“I wouldn't be too nasty, if I were you,” said Frederic, a note of triumph in his voice. “Yvonne gave it to me. I made her promise to say nothing to you about it. She———”

“Yvonne? Are you——— Impossible! She could not have had———”

“It was lying under the marble top of that old bureau in her bedroom. She found it there when the men came to take it away to storage. It hadn't been moved in twenty years or more.”

“In—her—bedroom?” murmured Brood, passing his hand over his eyes. “The old bureau—marble top—good Lord! It was our bedroom. Let me see it—give it to me this instant!”

“I can't do that. It's mine now. It's safe where it is.”

“Yvonne found it? Yvonne? And gave it to you? What damnable trick of fate is this? But——— Ah, it may not be a portrait of your—your mother. Some old photograph that got stuck under the———”

“No; it is my mother. Yvonne saw the resemblance at once and brought it to me.
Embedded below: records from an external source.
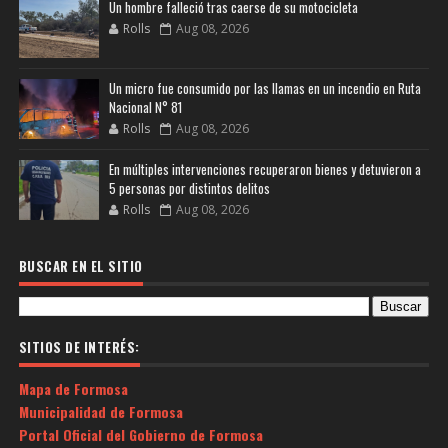
Un hombre falleció tras caerse de su motocicleta
Rolls
Aug 08, 2026
Un micro fue consumido por las llamas en un incendio en Ruta
Nacional N° 81
Rolls
Aug 08, 2026
En múltiples intervenciones recuperaron bienes y detuvieron a
5 personas por distintos delitos
Rolls
Aug 08, 2026
BUSCAR EN EL SITIO
SITIOS DE INTERÉS:
Mapa de Formosa
Municipalidad de Formosa
Portal Oficial del Gobierno de Formosa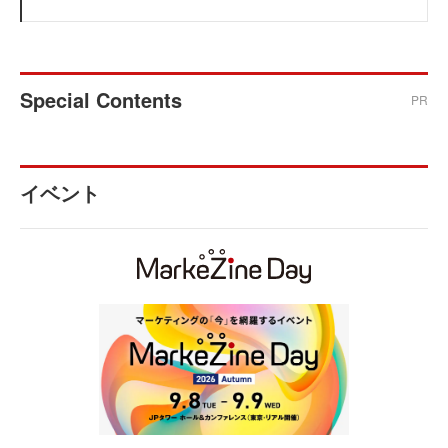
Special Contents
PR
イベント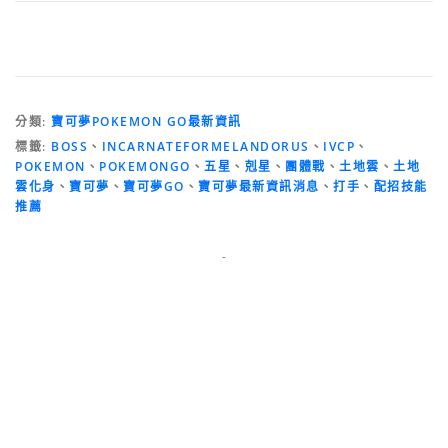
分類:
寶可夢POKEMON GO最新資訊
標籤:
BOSS
、
INCARNATEFORMELANDORUS
、
IVCP
、
POKEMON
、
POKEMONGO
、
五星
、
剋星
、
團體戰
、
土地雲
、
土地
雲化身
、
寶可夢
、
寶可夢GO
、
寶可夢最新資訊消息
、
打手
、
配招技能
推薦
-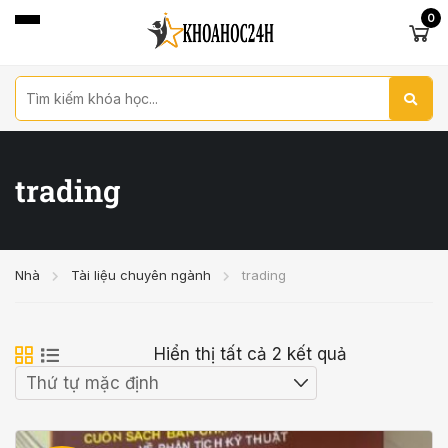
0
trading
Nhà
Tài liệu chuyên ngành
trading
Hiển thị tất cả 2 kết quả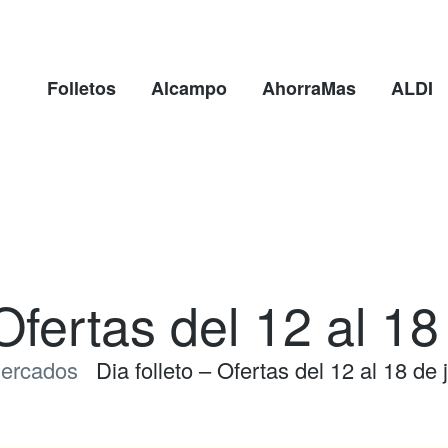
Folletos
Alcampo
AhorraMas
ALDI
 Ofertas del 12 al 18
ercados
Dia folleto – Ofertas del 12 al 18 de 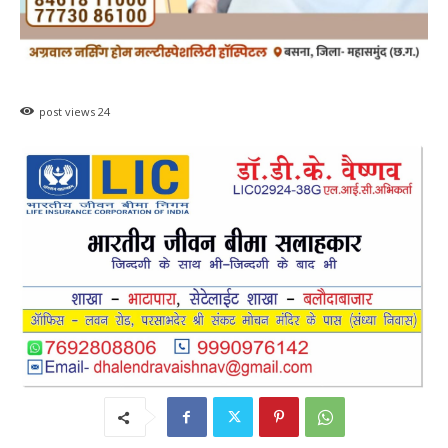
post views
24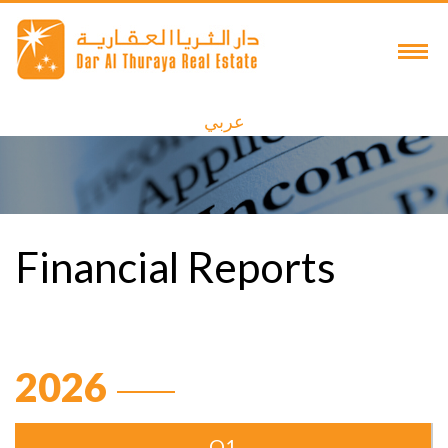
عربي
Financial Reports
2026
Q1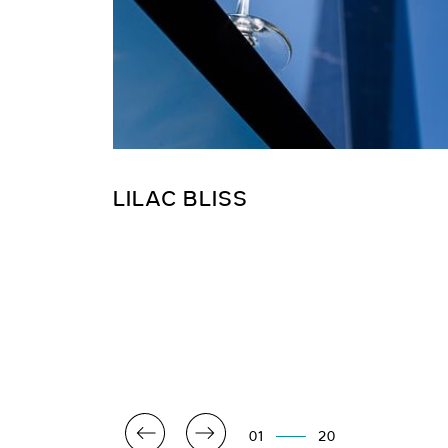
LILAC BLISS
01
20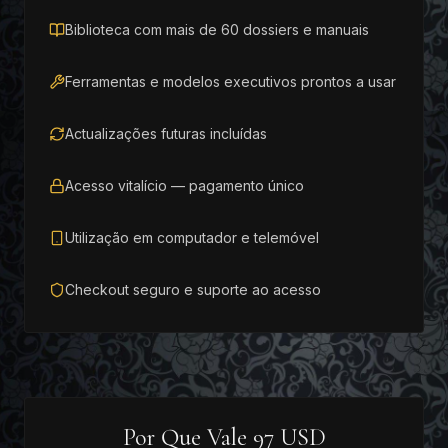
Biblioteca com mais de 60 dossiers e manuais
Ferramentas e modelos executivos prontos a usar
Actualizações futuras incluídas
Acesso vitalício — pagamento único
Utilização em computador e telemóvel
Checkout seguro e suporte ao acesso
Por Que Vale 97 USD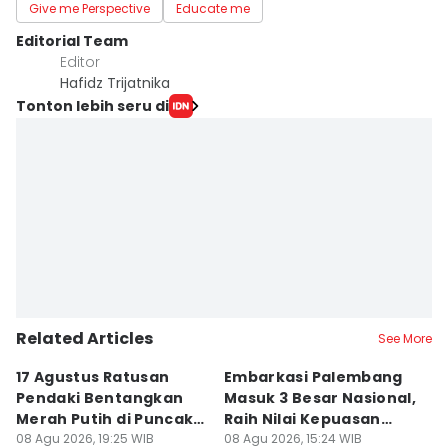
Give me Perspective
Educate me
Editorial Team
Editor
Hafidz Trijatnika
Tonton lebih seru di
Related Articles
See More
17 Agustus Ratusan
Embarkasi Palembang
K
Pendaki Bentangkan
Masuk 3 Besar Nasional,
B
Merah Putih di Puncak
Raih Nilai Kepuasan
M
Dempo
08 Agu 2026, 19:25 WIB
86,65
08 Agu 2026, 15:24 WIB
08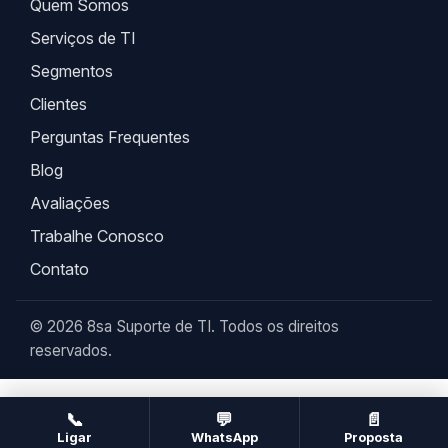
Quem Somos
Serviços de TI
Segmentos
Clientes
Perguntas Frequentes
Blog
Avaliações
Trabalhe Conosco
Contato
© 2026 8sa Suporte de TI. Todos os direitos
reservados.
📞
💬
📄
Ligar
WhatsApp
Proposta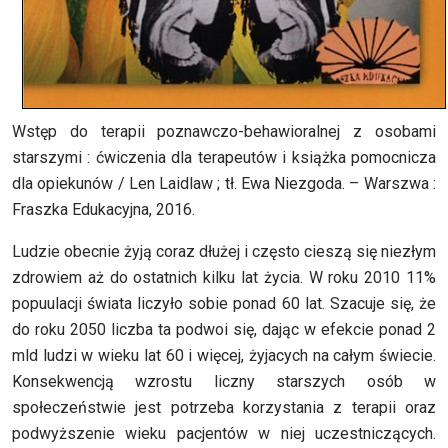
Wstęp do terapii poznawczo-behawioralnej z osobami
starszymi : ćwiczenia dla terapeutów i książka pomocnicza
dla opiekunów / Len Laidlaw ; tł. Ewa Niezgoda. – Warszwa :
Fraszka Edukacyjna, 2016.
Ludzie obecnie żyją coraz dłużej i często cieszą się niezłym
zdrowiem aż do ostatnich kilku lat życia. W roku 2010 11%
popuulacji świata liczyło sobie ponad 60 lat. Szacuje się, że
do roku 2050 liczba ta podwoi się, dając w efekcie ponad 2
mld ludzi w wieku lat 60 i więcej, żyjacych na całym świecie.
Konsekwencją wzrostu liczny starszych osób w
społeczeństwie jest potrzeba korzystania z terapii oraz
podwyższenie wieku pacjentów w niej uczestniczących.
And it may interest you to know that she advised me to treasure it all my life, because it would always tell me how lovely and sweet my mother was—the mother I have never seen.”

“I insist on seeing that picture,” said Brood with deadly intensity.

“No,” said Frederic, folding his arms tightly across his breast. “You didn't deserve her then and you———”

“You don't know what you are saying, boy!”